Personally, I do not think this topic is the right place to litigate specific evaluations or amounts – I am not going to participate in that discussion here, and I think amount-debating energy would be better redirected into designing mechanisms for future evaluation. Picking amounts is hard, and we have to be really careful about accidental perverse incentives – e.g. we want contributions to Namada to be rewarded by how much they contribute to the public good, not how good people are at debating allocations on forums (which is not at all an equally distributed skill, especially considering time constraints, language barriers, etc.). I can imagine a few directions to go here:
- Split public goods funding proposals into a framework-allocations flow – where first we try to agree on a framework, including how amounts will be determined (roughly) and who will perform the evaluations (which will still require lots of human input, even with a framework) – and focus our debating energy towards coming up with a clear framework. I think we might even want to agree not to debate amounts after we’ve picked the framework and evaluators, unless there are absolutely egregious errors (e.g. the evaluator recommends allocating all the tokens to themself), and simply consider other evaluators in the future if we’re unhappy with the evaluations.

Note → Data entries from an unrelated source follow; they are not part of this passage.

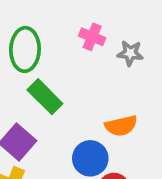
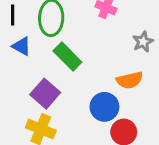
gray star: (130, 53) -> (143, 42), moved, turned -30

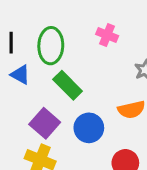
blue circle: (104, 107) -> (89, 128), moved

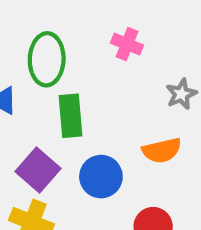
green rectangle: (68, 85) -> (71, 116), turned 40

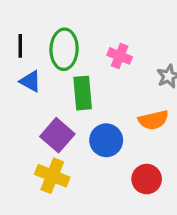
pink cross: (127, 44) -> (120, 56), moved

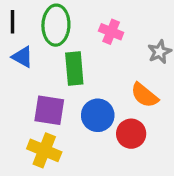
orange semicircle: (153, 120) -> (144, 95), turned 52
purple square: (57, 135) -> (49, 110), turned -32
red circle: (147, 179) -> (131, 134), moved

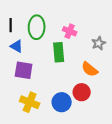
green rectangle: (74, 68) -> (59, 52), moved
purple square: (49, 110) -> (24, 70), moved
blue circle: (98, 115) -> (62, 102), moved

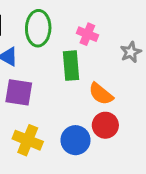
orange semicircle: (90, 69) -> (101, 94), moved

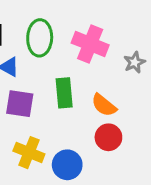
pink cross: (87, 34) -> (90, 44), size x1.6
green rectangle: (71, 66) -> (64, 93), moved
blue circle: (75, 140) -> (67, 165), moved

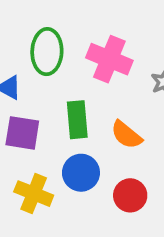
red circle: (108, 137) -> (130, 195), moved
blue circle: (67, 165) -> (81, 173), moved

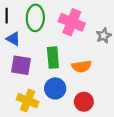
orange semicircle: (126, 135) -> (82, 66), turned -48

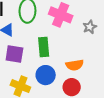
orange semicircle: (82, 66) -> (75, 65), moved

- Come up with a polling mechanism, where e.g. staked NAM bond-holders can vote, or delegate their votes to a third party, where the third parties will select allocation amounts for specific projects (the main idea here is to make picking amounts a bit more “democratic” and reduce the pressure on a single evaluating party). This comes with some disadvantages, though.
- Totally empower stewards: agree not to debate steward allocations at all, except when they specifically request feedback. If the community really doesn’t like how a particular steward in making decisions, governance can veto their proposals (and kick out the stewards). This approach requires some more “incremental” trust in the steward to perform specific evaluations, but it might be the most efficient option, and personally I think moving quickly and growing Namada’s public goods ecosystem is more important than creating more process flow around evaluations.
- In conjunction with (4), we could even empower stewards to make some PGF allocations privately, and disclose afterwards (after some period) what they’ve allocated to (after some time, the community can evaluate whether or not they’ve been doing a good job and decide whether to keep them in the position or not).
This should likely become its own topic – just wanted to share some thoughts after reading this thread.